環境省、国立環境研究所及びフマキラーが連携して地域根絶に向けた防除試験を実施し、国内有数の海上運輸の物流拠点であり、平成22年10月にアルゼンチンアリを初確認した東京都大田区の大井埠頭、城南島で、99%以上の防除効率を達成するに至った。
研究グループは、アルゼンチンアリの分散を想定して、生息が確認されたエリアを包囲するかたちで防除計画区域を設定。殺虫剤フィプロニルがアルゼンチンアリに対して高い効果を示すことが明らかであったことから、フィプロニルを主成分とするベイト剤及び液剤を用いた化学的防除を採用した。

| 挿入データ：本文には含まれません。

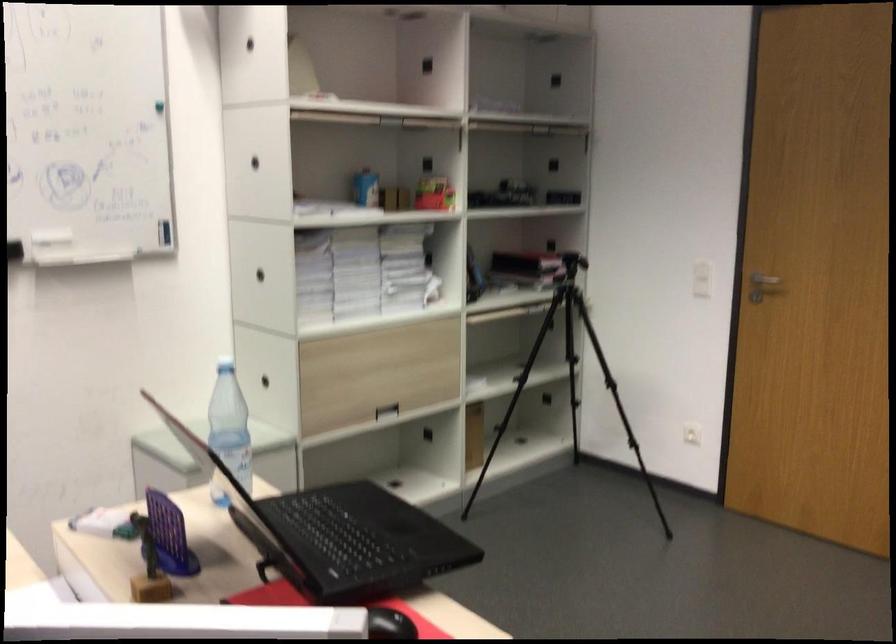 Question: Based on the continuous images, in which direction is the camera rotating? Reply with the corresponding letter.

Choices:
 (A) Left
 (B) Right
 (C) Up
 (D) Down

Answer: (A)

フィプロニルは、昆虫の神経系に作用して殺虫効果を示す殺虫剤。遅効的(すぐに殺虫効果を示すのではなく、ゆっくりと効く)で、餌に混ぜて働きアリに巣に持ち帰らせることにより、巣内の他の成虫や幼虫にフィプロニルが浸透して、巣内の個体を死滅させる効果がある。
試験開始時の2011年度4月から防除実施後の8月にかけてのアルゼンチンアリの密度の変化率を計算した結果、無処理区では84.61倍となり、それに対して、低薬量設置区及び高薬量設置区では、いずれも0.21倍になった。これらの数値より低薬量設置区及び高薬量設置区の初年度の4月から8月の防除効率は、いずれも99.75%であり、低薬量でも十分に高い効果があることが示された。
これまで世界的にも、外来種としての本種の根絶に成功した事例はほとんどなく、今回の試験により、根絶に向けた防除手法が確立される可能性が示された。現在も試験は継続中だが、これまでの成果をふまえ、環境省で作成している「アルゼンチンアリ防除の手引き」を改訂した。
特定外来生物であるアルゼンチンアリ(南米原産)は、平成5年に広島県廿日市市において国内初の定着個体群が確認されて以降、平成25年5月現在までに1都2府9県において、定着が確認されている。